6. A method according to any preceding claim, wherein the ratio of the air quantity carrying the flocks at the flow outlet to the air quantity carrying the flocks at the flow inlet is determined by the ratio of the crosssection area of the flow passage at the upstream end of the air permeable wall to the cross-section area of the flow passage at the downstream end of the air permeable wall.

7. A method of separating air from a transporting duct in which a fibre flock transporting air steam flows to a spinning preparatory machine substantially as described with reference to the accompanying drawings.

8. An apparatus for carrying out the method according to claim 1, comprising a transporting air duct arranged to supply a fibre-flock-transporting air stream to a spinning preparatory machine and including a duct portion having a flow passage arranged to receive said air stream, said flow passage extending between a flow inlet and a flow outlet, being of reducing crosssection in the flow direction and being at least partially defined by an air permeable wall so that, in use, the air stream is divided by said portion into a fibre-carrying transporting air stream leaving said flow passage at said flow outlet and a fibre free exhaust air stream leaving said flow passage via said air permeable wall.

9. An apparatus according to claim 8, wherein the duct portion is a tapered tube providing said wall and containing openings over its whole length.

10. An apparatus as claimed in claim 9 wherein the transporting duct comprises an input section and an output section formed separately from but connected to said duct portion the input end diameter of which portion corresponds to the diameter of the input section of the transporting duct and the output end diameter of which portion corresponds to the diameter of the output section of the transporting duct.

I 1. An apparatus as claimed in any of

claims 8 to 10 wherein said portion is arranged within a housing connected to an exhaust duct.

12. An apparatus according to any of claims 8 to 11 wherein the duct portion is made of stainless steel.

13. An apparatus according to any of claims 8 to 12 in which said wall is made air permeable by providing it with circular openings.

14. An apparatus according to claim 13, wherein the diameter of the openings is smaller than 3 mm.

15. An apparatus according to claim 13 wherein the circular openings are arranged in a regularly spaced arrangement and are of the same diameter.

16. An apparatus according to claim 13, wherein the distance between neighbouring circular openings is 2.5 mm, the hole diameter being 1.5 mm.

17. An apparatus according to claim 13, wherein the circular openings are of different diameters.

18. An apparatus according to claim 13, wherein the arrangement of the circular openings is irregular.

19. An apparatus according to any one of claims 8 to 18 wherein the duct portion is electrolytically polished.

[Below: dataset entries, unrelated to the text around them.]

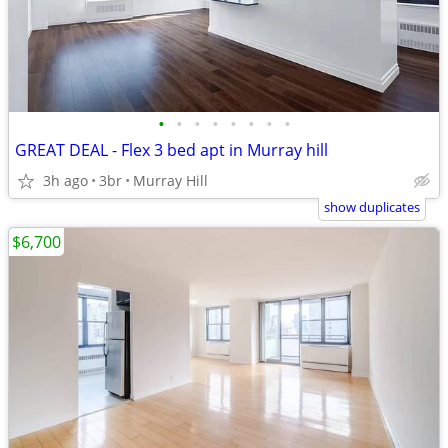
•
•
•
•
•
•
•
•
GREAT DEAL - Flex 3 bed apt in Murray hill
3h ago
3br
Murray Hill
show duplicates
$6,700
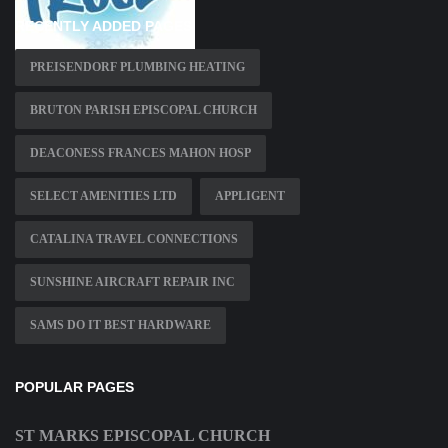
RECENTLY ADDED PAGES
PREISENDORF PLUMBING HEATING
BRUTON PARISH EPISCOPAL CHURCH
DEACONESS FRANCES MAHON HOSP
SELECT AMENITIES LTD
APPLIGENT
CATALINA TRAVEL CONNECTIONS
SUNSHINE AIRCRAFT REPAIR INC
SAMS DO IT BEST HARDWARE
POPULAR PAGES
ST MARKS EPISCOPAL CHURCH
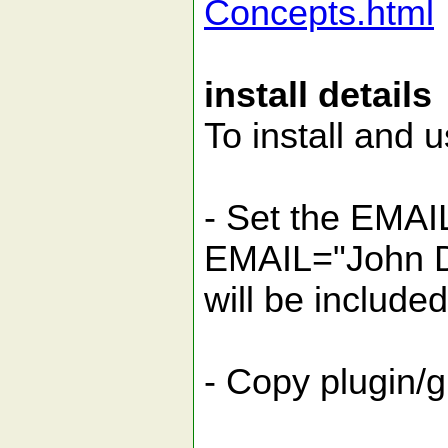
Concepts.html
install details
To install and u
- Set the EMAI
EMAIL="John D
will be include
- Copy plugin/g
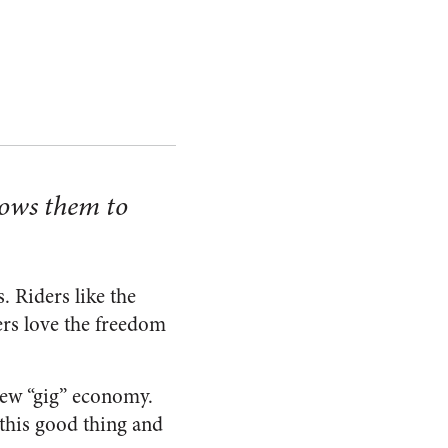
lows them to
. Riders like the
vers love the freedom
new “gig” economy.
 this good thing and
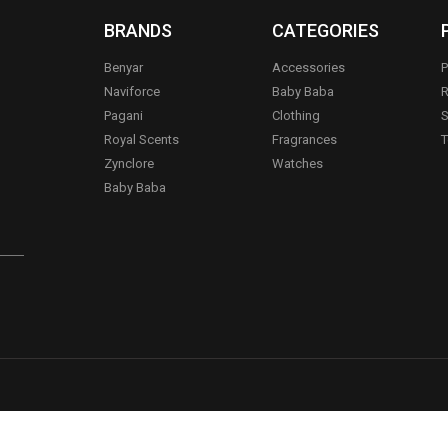
BRANDS
CATEGORIES
Benyar
Accessories
P
Naviforce
Baby Baba
R
Pagani
Clothing
S
.
Royal Scents
Fragrances
T
Zynclore
Watches
Baby Baba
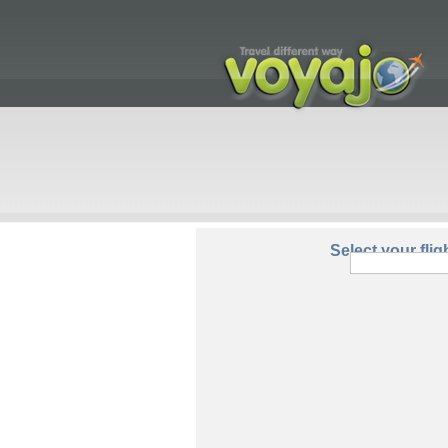
From:
Select your flig
Round Trip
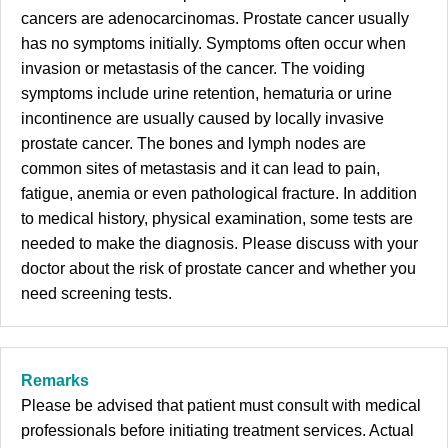
cancers are adenocarcinomas. Prostate cancer usually
has no symptoms initially. Symptoms often occur when
invasion or metastasis of the cancer. The voiding
symptoms include urine retention, hematuria or urine
incontinence are usually caused by locally invasive
prostate cancer. The bones and lymph nodes are
common sites of metastasis and it can lead to pain,
fatigue, anemia or even pathological fracture. In addition
to medical history, physical examination, some tests are
needed to make the diagnosis. Please discuss with your
doctor about the risk of prostate cancer and whether you
need screening tests.
Remarks
Please be advised that patient must consult with medical
professionals before initiating treatment services. Actual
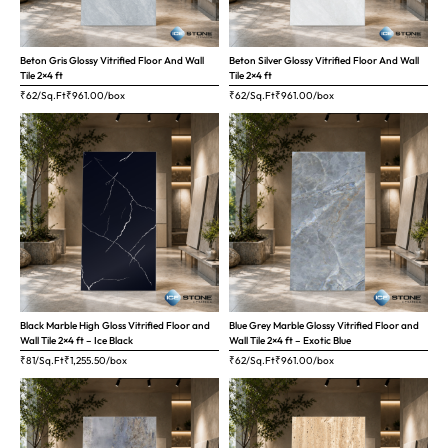
Beton Gris Glossy Vitrified Floor And Wall
Beton Silver Glossy Vitrified Floor And Wall
Tile 2×4 ft
Tile 2×4 ft
₹62/Sq.Ft
₹
961.00
/box
₹62/Sq.Ft
₹
961.00
/box
Black Marble High Gloss Vitrified Floor and
Blue Grey Marble Glossy Vitrified Floor and
Wall Tile 2×4 ft – Ice Black
Wall Tile 2×4 ft – Exotic Blue
₹81/Sq.Ft
₹
1,255.50
/box
₹62/Sq.Ft
₹
961.00
/box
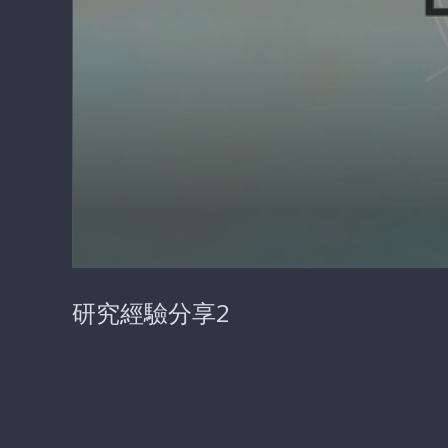
0
seconds
研究經驗分享2
of
27
minutes,
35
seconds
Volume
90%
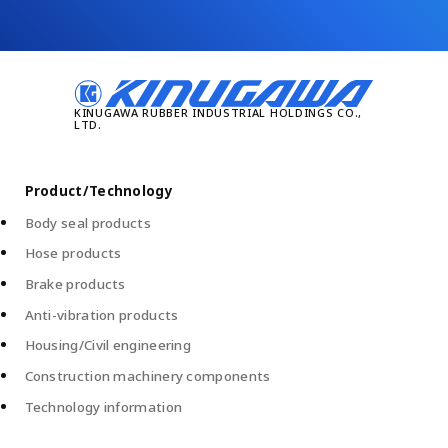
Product/Technology
Body seal products
Hose products
Brake products
Anti-vibration products
Housing/Civil engineering
Construction machinery components
Technology information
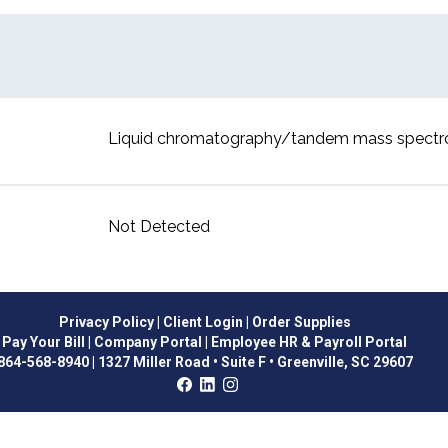
Liquid chromatography/tandem mass spect
Not Detected
Privacy Policy
| Client Login
| Order Supplies
Pay Your Bill
| Company Portal
| Employee HR & Payroll Portal
864-568-8940
|
1327 Miller Road • Suite F • Greenville, SC 29607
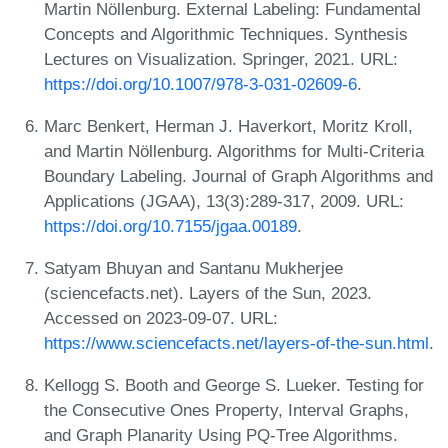
Martin Nöllenburg. External Labeling: Fundamental
Concepts and Algorithmic Techniques. Synthesis
Lectures on Visualization. Springer, 2021. URL:
https://doi.org/10.1007/978-3-031-02609-6
.
Marc Benkert, Herman J. Haverkort, Moritz Kroll,
and Martin Nöllenburg. Algorithms for Multi-Criteria
Boundary Labeling. Journal of Graph Algorithms and
Applications (JGAA), 13(3):289-317, 2009. URL:
https://doi.org/10.7155/jgaa.00189
.
Satyam Bhuyan and Santanu Mukherjee
(sciencefacts.net). Layers of the Sun, 2023.
Accessed on 2023-09-07. URL:
https://www.sciencefacts.net/layers-of-the-sun.html
.
Kellogg S. Booth and George S. Lueker. Testing for
the Consecutive Ones Property, Interval Graphs,
and Graph Planarity Using PQ-Tree Algorithms.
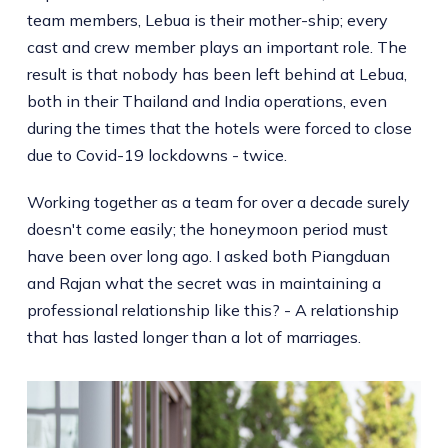
team members, Lebua is their mother-ship; every
cast and crew member plays an important role. The
result is that nobody has been left behind at Lebua,
both in their Thailand and India operations, even
during the times that the hotels were forced to close
due to Covid-19 lockdowns - twice.
Working together as a team for over a decade surely
doesn't come easily; the honeymoon period must
have been over long ago. I asked both Piangduan
and Rajan what the secret was in maintaining a
professional relationship like this? - A relationship
that has lasted longer than a lot of marriages.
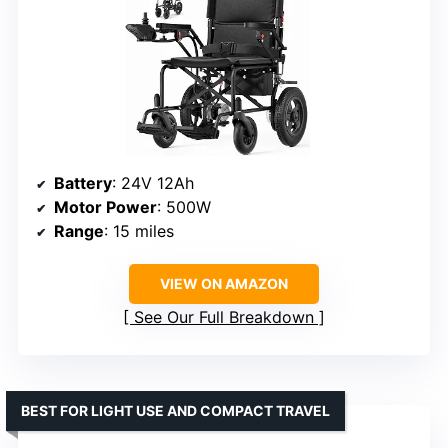
Battery
: 24V 12Ah
Motor Power
: 500W
Range
: 15 miles
VIEW ON AMAZON
See Our Full Breakdown
BEST FOR LIGHT USE AND COMPACT TRAVEL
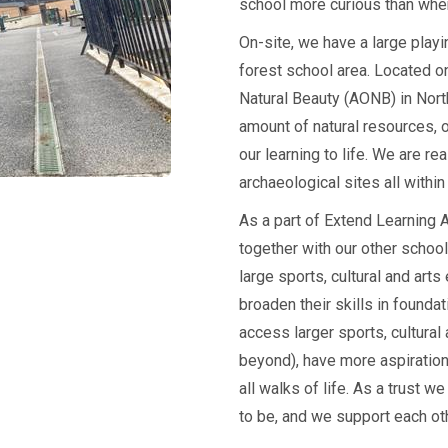
school more curious than when
On-site, we have a large playi
forest school area. Located o
Natural Beauty (AONB) in Nor
amount of natural resources, o
our learning to life. We are re
archaeological sites all within
As a part of Extend Learning
together with our other schoo
large sports, cultural and art
broaden their skills in founda
access larger sports, cultural
beyond), have more aspiratio
all walks of life. As a trust
to be, and we support each ot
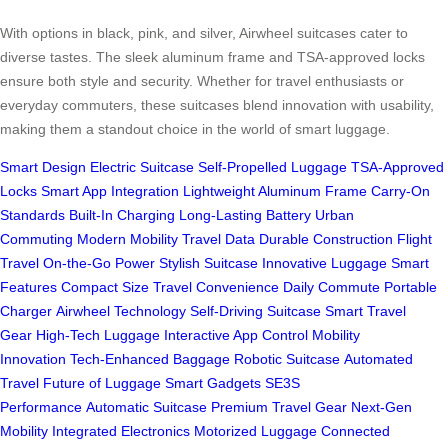
With options in black, pink, and silver, Airwheel suitcases cater to
diverse tastes. The sleek aluminum frame and TSA-approved locks
ensure both style and security. Whether for travel enthusiasts or
everyday commuters, these suitcases blend innovation with usability,
making them a standout choice in the world of smart luggage.
Smart Design
Electric Suitcase
Self-Propelled Luggage
TSA-Approved
Locks
Smart App Integration
Lightweight Aluminum Frame
Carry-On
Standards
Built-In Charging
Long-Lasting Battery
Urban
Commuting
Modern Mobility
Travel Data
Durable Construction
Flight
Travel
On-the-Go Power
Stylish Suitcase
Innovative Luggage
Smart
Features
Compact Size
Travel Convenience
Daily Commute
Portable
Charger
Airwheel Technology
Self-Driving Suitcase
Smart Travel
Gear
High-Tech Luggage
Interactive App Control
Mobility
Innovation
Tech-Enhanced Baggage
Robotic Suitcase
Automated
Travel
Future of Luggage
Smart Gadgets
SE3S
Performance
Automatic Suitcase
Premium Travel Gear
Next-Gen
Mobility
Integrated Electronics
Motorized Luggage
Connected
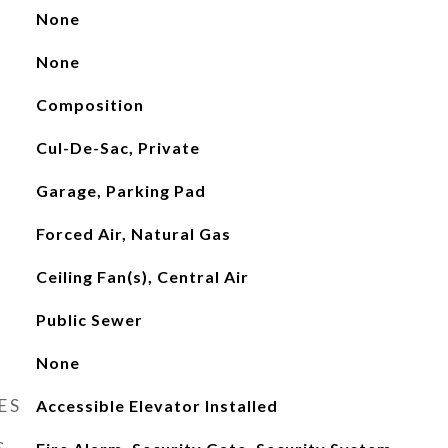
None
None
Composition
Cul-De-Sac, Private
Garage, Parking Pad
Forced Air, Natural Gas
Ceiling Fan(s), Central Air
Public Sewer
None
ES
Accessible Elevator Installed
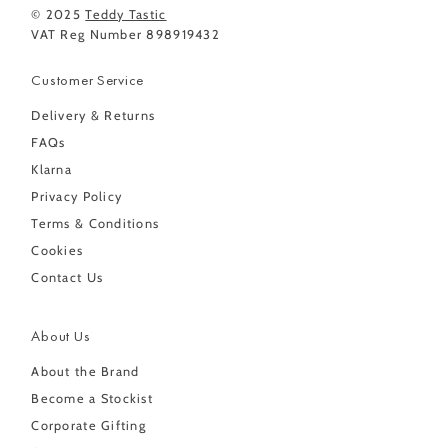
© 2025
Teddy Tastic
VAT Reg Number 898919432
Customer Service
Delivery & Returns
FAQs
Klarna
Privacy Policy
Terms & Conditions
Cookies
Contact Us
About Us
About the Brand
Become a Stockist
Corporate Gifting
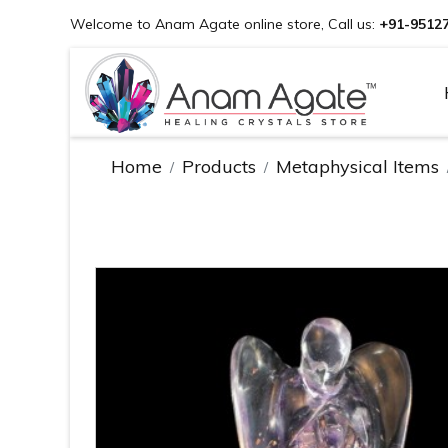
Welcome to Anam Agate online store, Call us:
+91-9512
Home
Products
Metaphysical Items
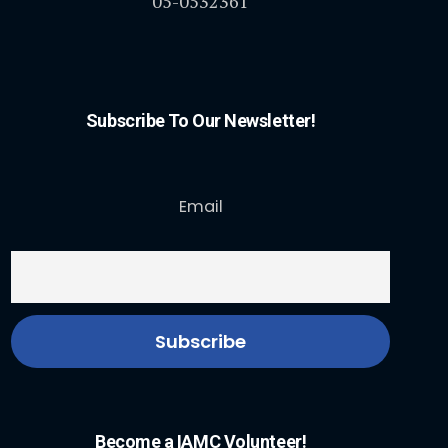
05-0532361
Subscribe To Our Newsletter!
Email
Become a IAMC Volunteer!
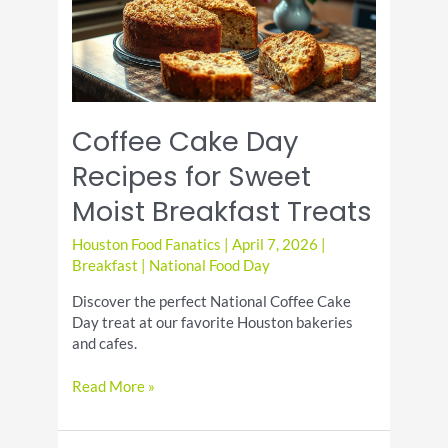
Coffee Cake Day
Recipes for Sweet
Moist Breakfast Treats
Houston Food Fanatics
|
April 7, 2026
|
Breakfast
|
National Food Day
Discover the perfect National Coffee Cake
Day treat at our favorite Houston bakeries
and cafes.
Coffee
Read More »
Cake
Day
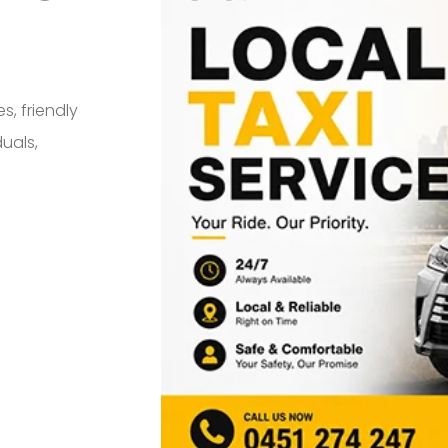
s, friendly
duals,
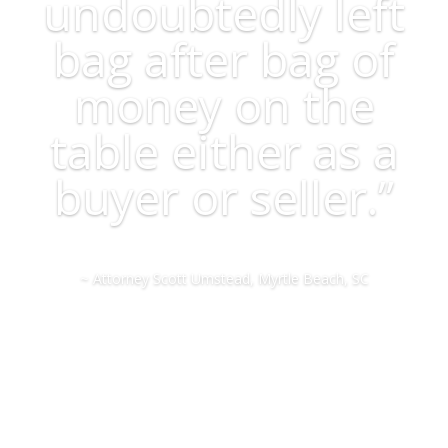
undoubtedly left
bag after bag of
money on the
table either as a
buyer or seller.”
~ Attorney Scott Umstead, Myrtle Beach, SC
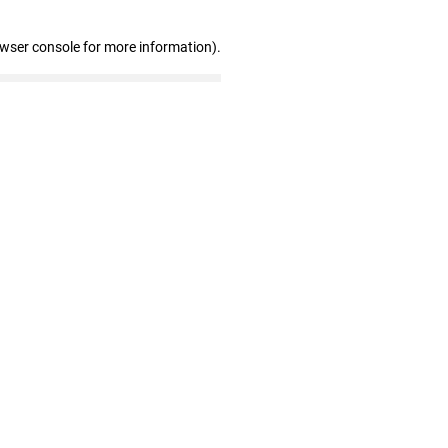
owser console for more information)
.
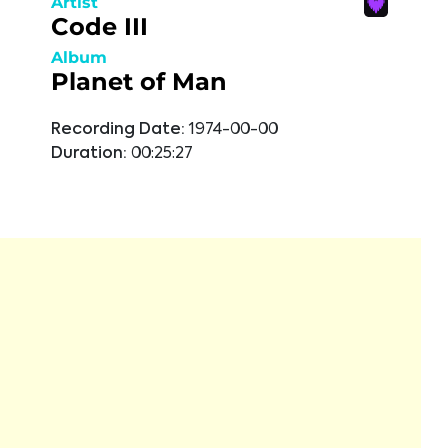
Artist
Code III
Album
Planet of Man
Recording Date:
1974-00-00
Duration:
00:25:27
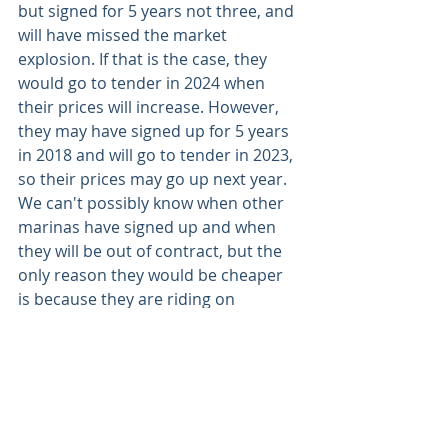
but signed for 5 years not three, and 
will have missed the market 
explosion. If that is the case, they 
would go to tender in 2024 when 
their prices will increase. However, 
they may have signed up for 5 years 
in 2018 and will go to tender in 2023, 
so their prices may go up next year. 
We can't possibly know when other 
marinas have signed up and when 
they will be out of contract, but the 
only reason they would be cheaper 
is because they are riding on 
historical prices still within contract. 
We do sincerely apologise for the 
difficulties these contractual prices 
are causing for you all and we know 
it will be a rough winter for everyone. 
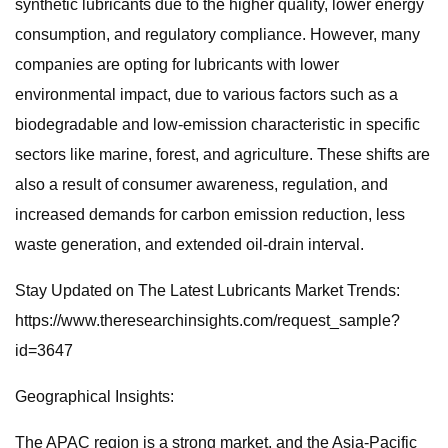
synthetic lubricants due to the higher quality, lower energy
consumption, and regulatory compliance. However, many
companies are opting for lubricants with lower
environmental impact, due to various factors such as a
biodegradable and low-emission characteristic in specific
sectors like marine, forest, and agriculture. These shifts are
also a result of consumer awareness, regulation, and
increased demands for carbon emission reduction, less
waste generation, and extended oil-drain interval.
Stay Updated on The Latest Lubricants Market Trends:
https://www.theresearchinsights.com/request_sample?
id=3647
Geographical Insights:
The APAC region is a strong market, and the Asia-Pacific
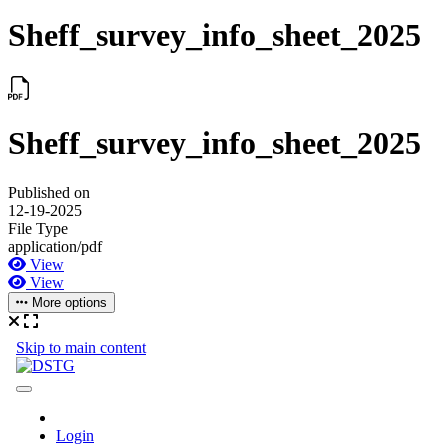
Sheff_survey_info_sheet_2025
Sheff_survey_info_sheet_2025
Published on
12-19-2025
File Type
application/pdf
View
View
More options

20. An apparatus according to claim 9, wherein, for exhausting about two thirds of the transporting air quantity, the diameter of the tapered tube is about 300 mm at the input and about 180 mm at the output end.

21. An apparatus according to claim 10 wherein an adjustable baffle is provided at the output section of the transporting duct.

22. An apparatus according to claim 11 wherein an adjustable baffle is provided at the exhaust duct.

23. An apparatus according to any one of claims 8 to 20 wherein the length of the air permeable wall is in the range from 0.3 m to 2.5 m.

24. An apparatus according to claim 11 in which a dampening plate is arranged at the inside wall of the housing.

25. An apparatus according to claim 8, wherein the air permeable wall is made of a fabric.

26. An apparatus according to claim 8, wherein the air permeable wall is of a sievelike plastics material.

27. An apparatus for separating air from a transporting duct in which a fibre flock transporting air stream flows to a spinning preparatory machine substantially as described with reference to the accompanying drawings.